Among the entries below, only the lines from the one with "Dự án T&T Millennia" through the one with "5 kwietnia 2023 (348, 388)" are to be retyped, exactly and without pictures.

* Given records
════════════════════
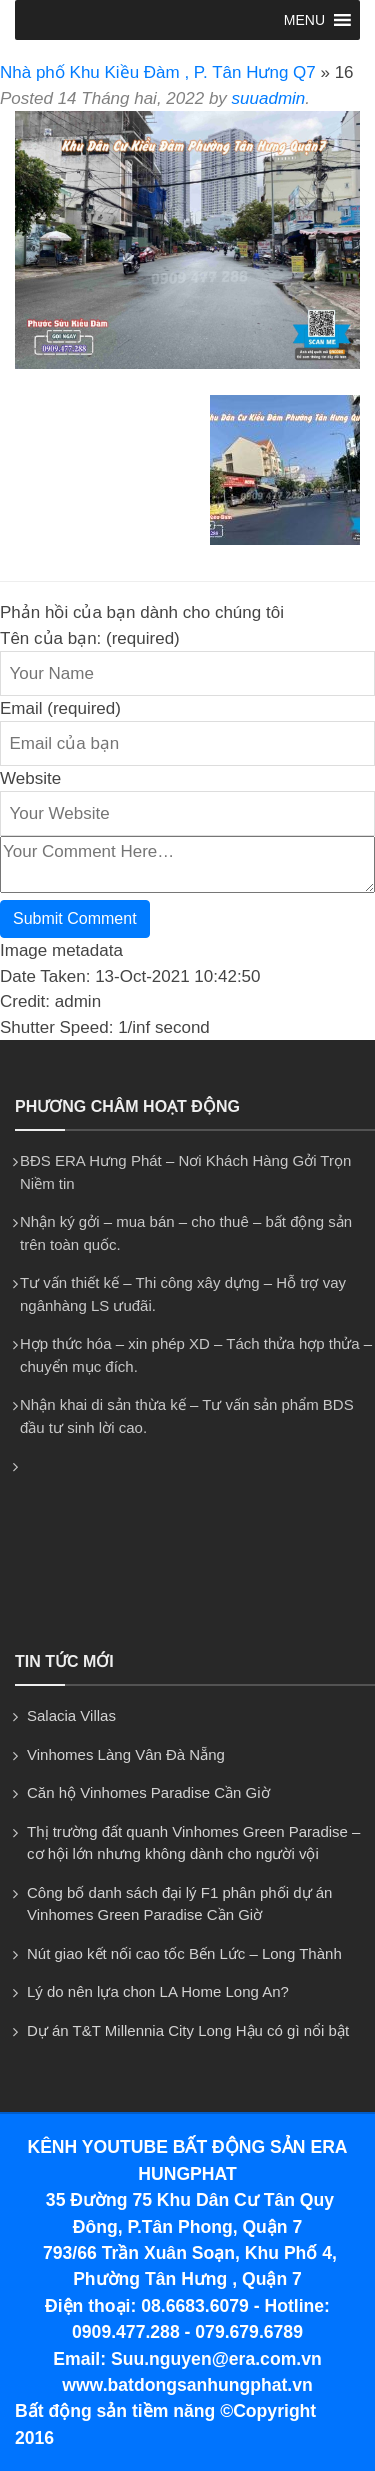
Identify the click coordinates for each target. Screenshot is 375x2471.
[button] (304, 20)
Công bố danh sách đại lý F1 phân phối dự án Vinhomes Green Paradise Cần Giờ (179, 1904)
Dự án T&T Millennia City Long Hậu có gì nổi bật (188, 2030)
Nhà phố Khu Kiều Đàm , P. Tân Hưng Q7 (158, 72)
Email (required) (60, 708)
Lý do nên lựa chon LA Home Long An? (158, 1991)
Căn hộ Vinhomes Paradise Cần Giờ (148, 1792)
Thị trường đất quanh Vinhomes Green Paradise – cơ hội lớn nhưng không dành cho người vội (193, 1843)
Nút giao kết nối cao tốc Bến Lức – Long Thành (184, 1953)
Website (30, 778)
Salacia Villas (71, 1715)
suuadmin (269, 98)
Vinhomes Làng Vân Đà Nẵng (126, 1754)
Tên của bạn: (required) (90, 638)
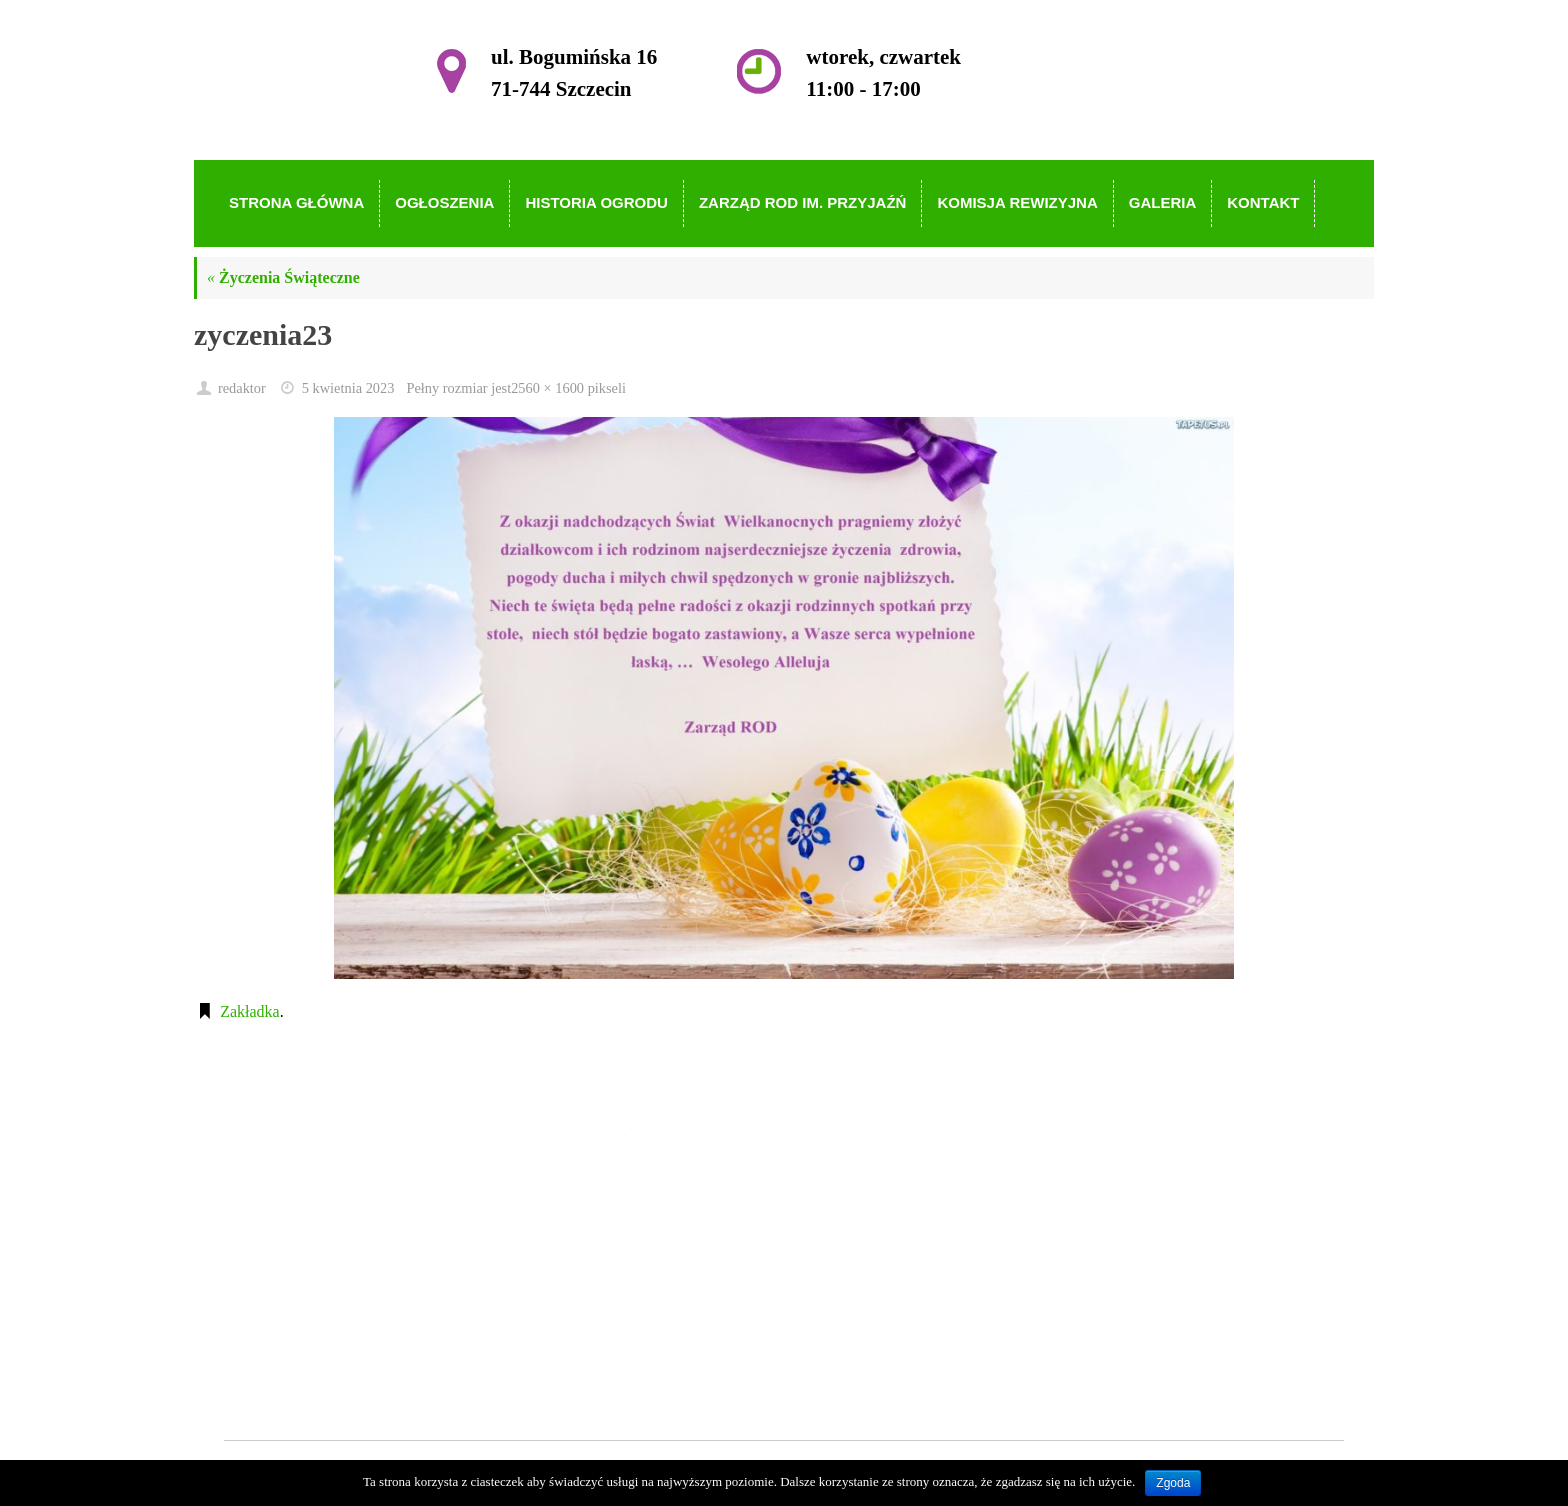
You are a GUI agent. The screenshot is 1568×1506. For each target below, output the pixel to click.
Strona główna (700, 1187)
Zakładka (250, 1011)
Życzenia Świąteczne (283, 277)
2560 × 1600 (547, 388)
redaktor (242, 388)
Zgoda (1173, 1483)
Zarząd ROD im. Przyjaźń (737, 1274)
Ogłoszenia (690, 1216)
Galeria (677, 1331)
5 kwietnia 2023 (348, 388)
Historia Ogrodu (706, 1245)
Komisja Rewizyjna (717, 1302)
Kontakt (680, 1360)
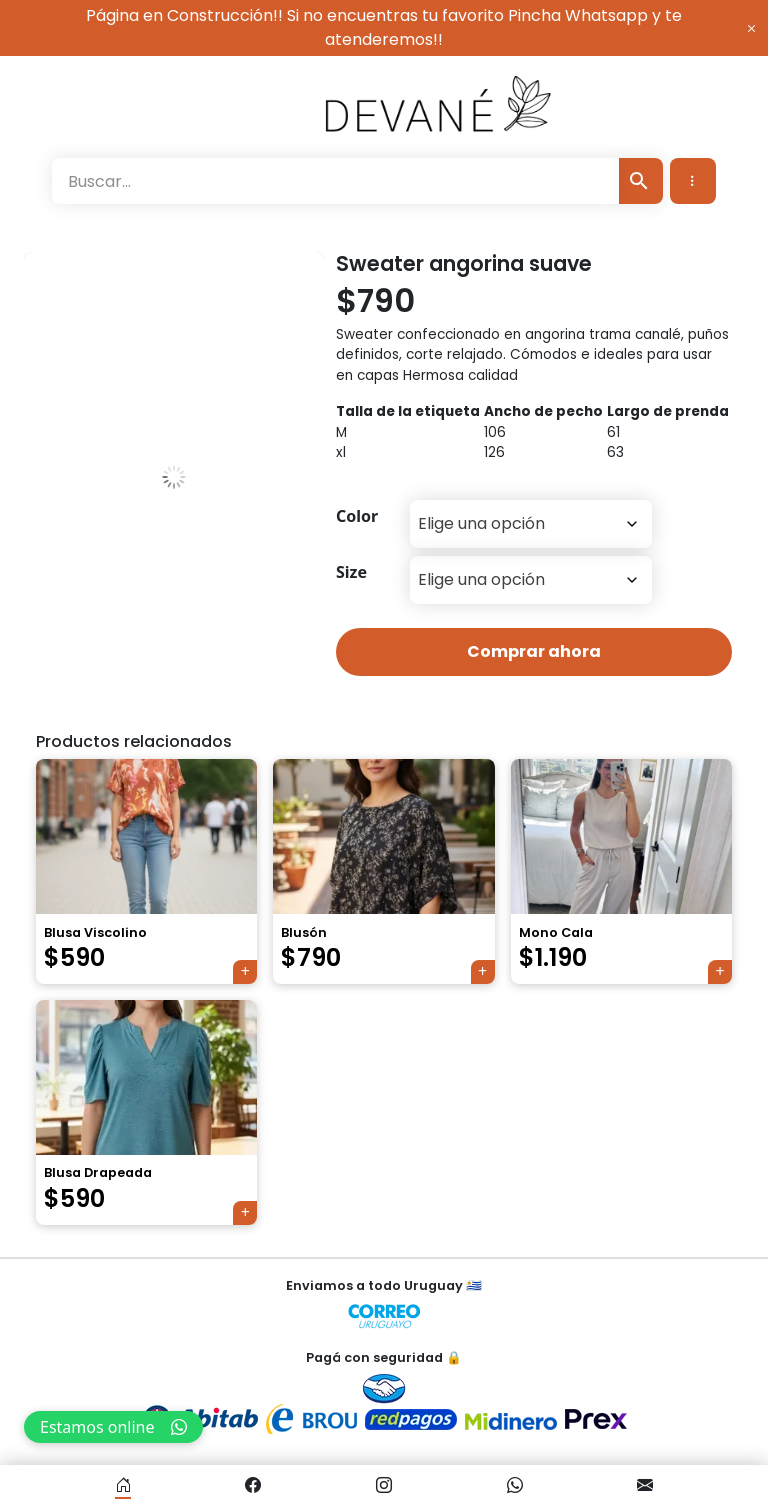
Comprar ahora (534, 651)
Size (351, 572)
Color (357, 516)
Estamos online (113, 1427)
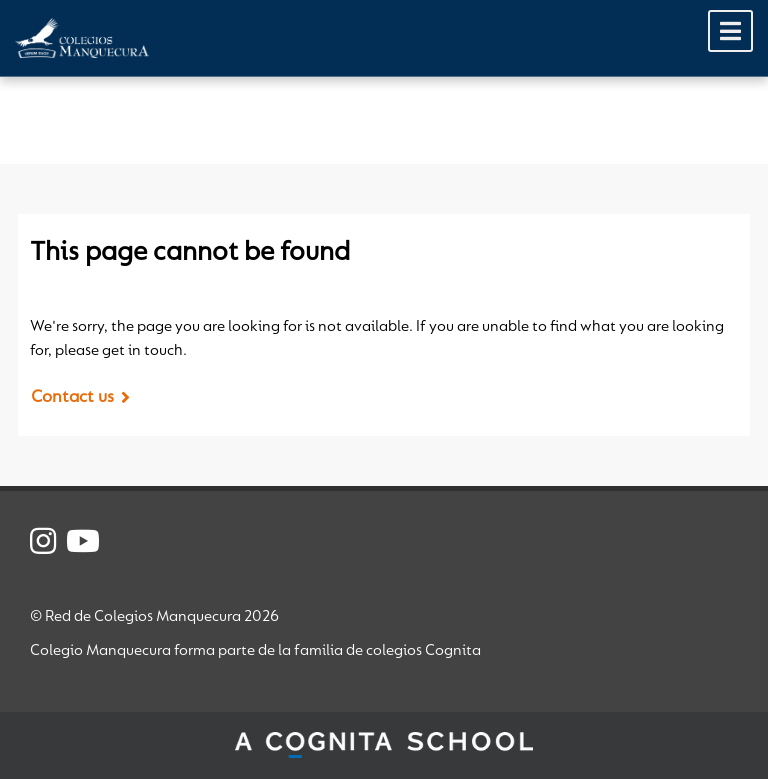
════════════════════
* Task output
Dự án T&T Millennia City Long Hậu có gì nổi bật (188, 2030)
Nhà phố Khu Kiều Đàm , P. Tân Hưng Q7 (158, 72)
Email (required) (60, 708)
Lý do nên lựa chon LA Home Long An? (158, 1991)
Căn hộ Vinhomes Paradise Cần Giờ (148, 1792)
Thị trường đất quanh Vinhomes Green Paradise – cơ hội lớn nhưng không dành cho người vội (193, 1843)
Nút giao kết nối cao tốc Bến Lức – Long Thành (184, 1953)
Website (30, 778)
Salacia Villas (71, 1715)
suuadmin (269, 98)
Vinhomes Làng Vân Đà Nẵng (126, 1754)
Tên của bạn: (required) (90, 638)
You are a GUI agent. The screenshot is 1568×1506. For each target below, output the pixel to click.
Strona główna (700, 1187)
Zakładka (250, 1011)
Życzenia Świąteczne (283, 277)
2560 × 1600 (547, 388)
redaktor (242, 388)
Zgoda (1173, 1483)
Zarząd ROD im. Przyjaźń (737, 1274)
Ogłoszenia (690, 1216)
Galeria (677, 1331)
5 kwietnia 2023 (348, 388)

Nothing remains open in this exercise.